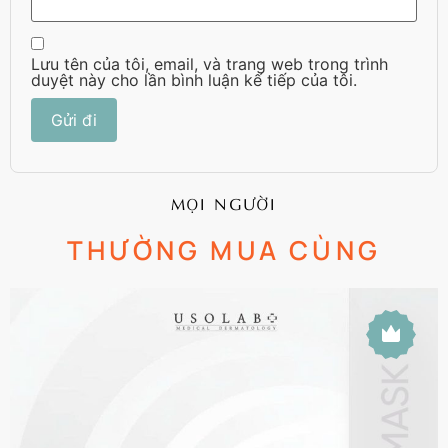
Lưu tên của tôi, email, và trang web trong trình
duyệt này cho lần bình luận kế tiếp của tôi.
MỌI NGƯỜI
THƯỜNG MUA CÙNG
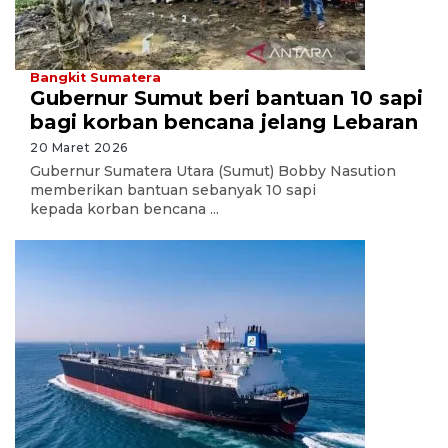
Bangkit Sumatera
Gubernur Sumut beri bantuan 10 sapi
bagi korban bencana jelang Lebaran
20 Maret 2026
Gubernur Sumatera Utara (Sumut) Bobby Nasution
memberikan bantuan sebanyak 10 sapi
kepada korban bencana ...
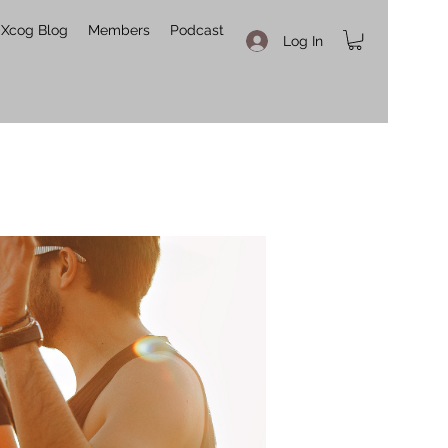
Xcog Blog
Members
Podcast
Log In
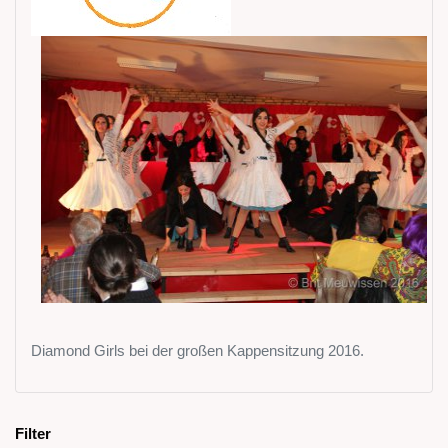
Diamond Girls bei der großen Kappensitzung 2016.
Filter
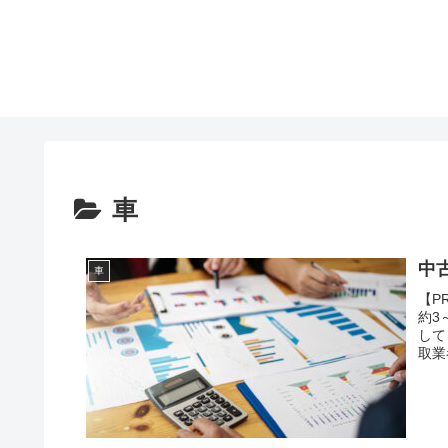
車
中
車
【P
約3
して
取業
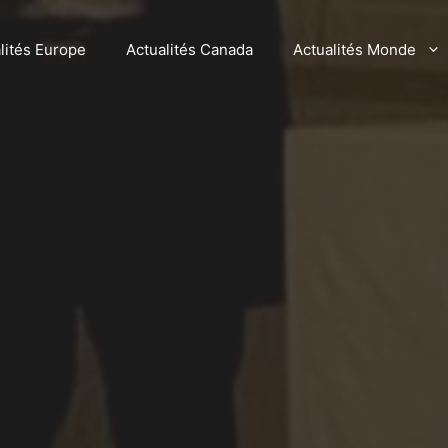
lités Europe
Actualités Canada
Actualités Monde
-=-=-=-=-
| Activity |
Word for word, restate the whole listing and drop the images.

| Task answer |
Lưu tên của tôi, email, và trang web trong trình
duyệt này cho lần bình luận kế tiếp của tôi.
MỌI NGƯỜI
THƯỜNG MUA CÙNG
Bangkit Sumatera
Gubernur Sumut beri bantuan 10 sapi
bagi korban bencana jelang Lebaran
20 Maret 2026
Gubernur Sumatera Utara (Sumut) Bobby Nasution
memberikan bantuan sebanyak 10 sapi
kepada korban bencana ...
Xcog Blog
Members
Podcast
Log In
Diamond Girls bei der großen Kappensitzung 2016.
Filter
車
中
車
【P
約3
して
取業
lités Europe
Actualités Canada
Actualités Monde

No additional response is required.